A Vision for Marine Fisheries Management in the 21st Century: Priorities for a New Administration recommends a shift away from using the same tools to manage commercial fishing and recreational fishing at the federal level. New approaches should reflect the reality of demand for recreational access to our marine fishery resources, the current economic activity associated with that access, and the scientific data of the light footprint recreational access has on our fishery resources.
“While progress has been made in recent years to improve saltwater recreational fisheries management, many important opportunities and challenges remain,” said ASA President and CEO Mike Nussman.
“We look forward to working with the next Administration to fully develop our outdoor economy including embracing the important role that saltwater recreational fishing plays in creating jobs and promoting sustainable enjoyment of our nation’s fisheries resources.”

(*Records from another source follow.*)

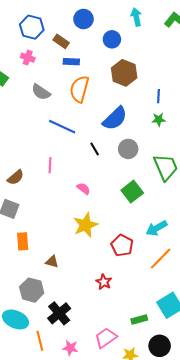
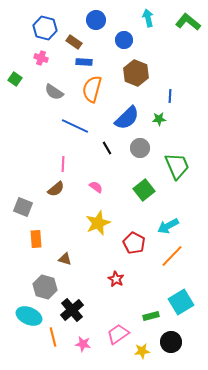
green star: (159, 120) -> (159, 119), moved
brown semicircle: (15, 177) -> (56, 189), moved

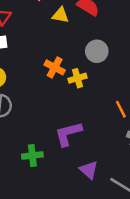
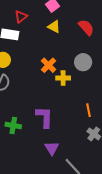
yellow triangle: (60, 15) -> (54, 27), moved
purple L-shape: (68, 134) -> (44, 117), turned 90

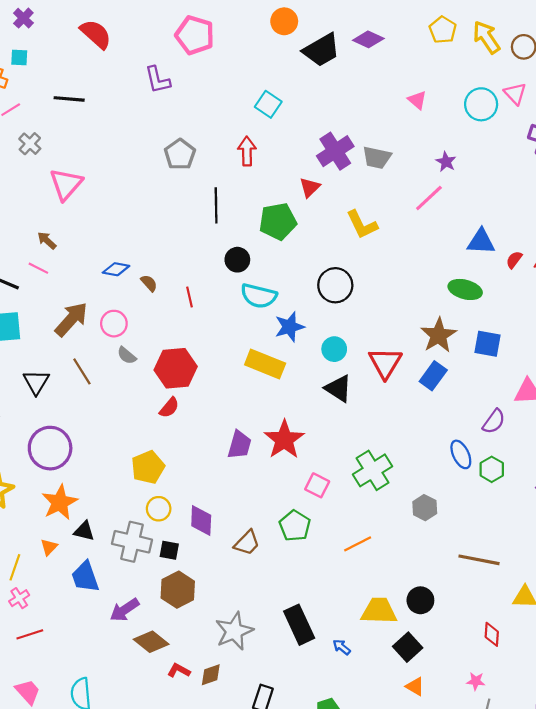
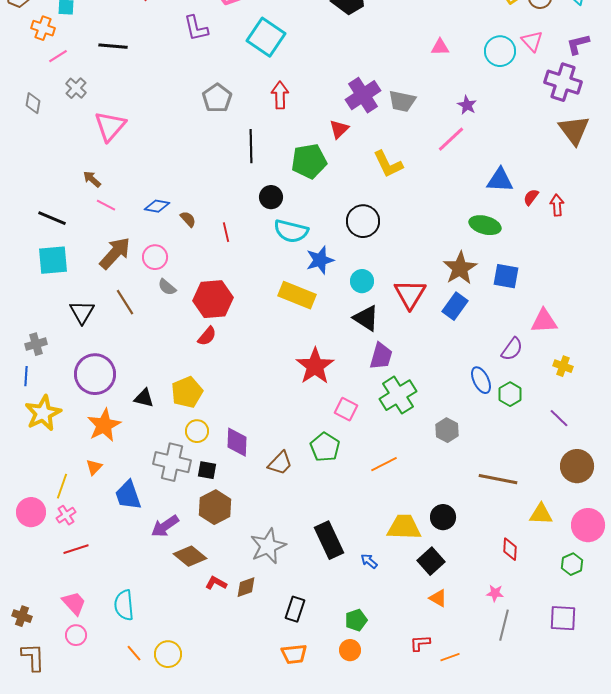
pink triangle: (417, 100) -> (440, 47), turned -42
cyan square: (268, 104) -> (266, 37), moved, size x1.5
pink line: (38, 268) -> (106, 205), moved
purple trapezoid: (239, 445) -> (381, 356), moved
black triangle: (84, 531) -> (144, 398), moved

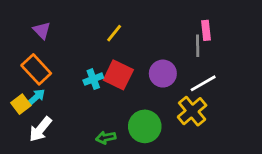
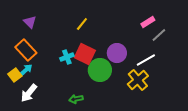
pink rectangle: (206, 30) -> (148, 22), turned 64
gray line: (198, 46) -> (159, 35), moved, turned 49
green circle: (145, 126) -> (100, 70), moved

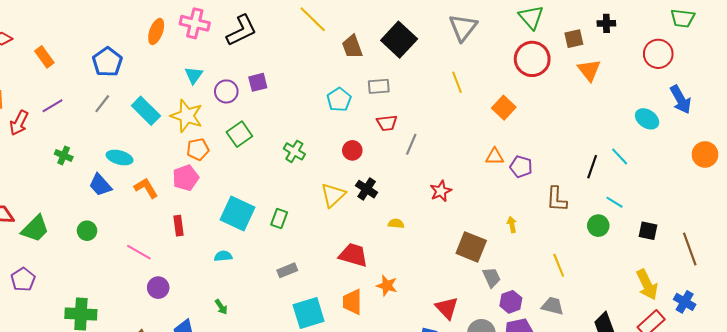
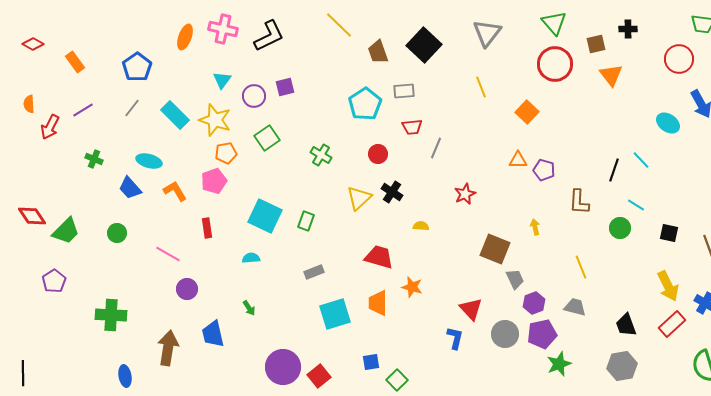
cyan pentagon: (339, 100) -> (365, 104), size x1.4

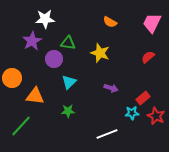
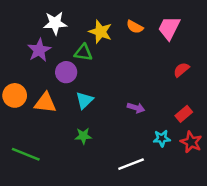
pink trapezoid: (152, 23) -> (169, 28), moved
yellow star: (100, 53) -> (100, 32), moved
orange triangle: (35, 96) -> (45, 103), moved
red rectangle: (143, 98) -> (184, 114), moved
green line: (21, 126) -> (26, 154), turned 70

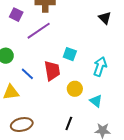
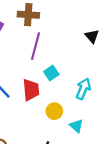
purple line: (39, 31) -> (36, 46), moved, turned -45
cyan square: (70, 54) -> (51, 73), turned 32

The report points out antiquated federal policies that have inhibited a vital source of economic growth and a proud American tradition. It highlights the economic value of recreational fishing in coastal waters. Today, 11 million American anglers fish for recreation in saltwater. From license sales to retail sales, the recreational saltwater fishing industry contributes more than $70 billion annually in economic activity and generates 455,000 jobs.
However, outdated federal management policies threaten to stem this positive economic trend.
“Fishing is a treasured pastime and tradition for millions of Americans and needs to be treated as such,” said Jeff Anglers, president of the Center for Coastal Conservation.
“The new Administration and Congress should take steps to keep this tradition alive – for the benefit of all those who enjoy fishing, for the hundreds of thousands employed in the recreational fishing industry, and for future generations of anglers who will fall in love with the sea.”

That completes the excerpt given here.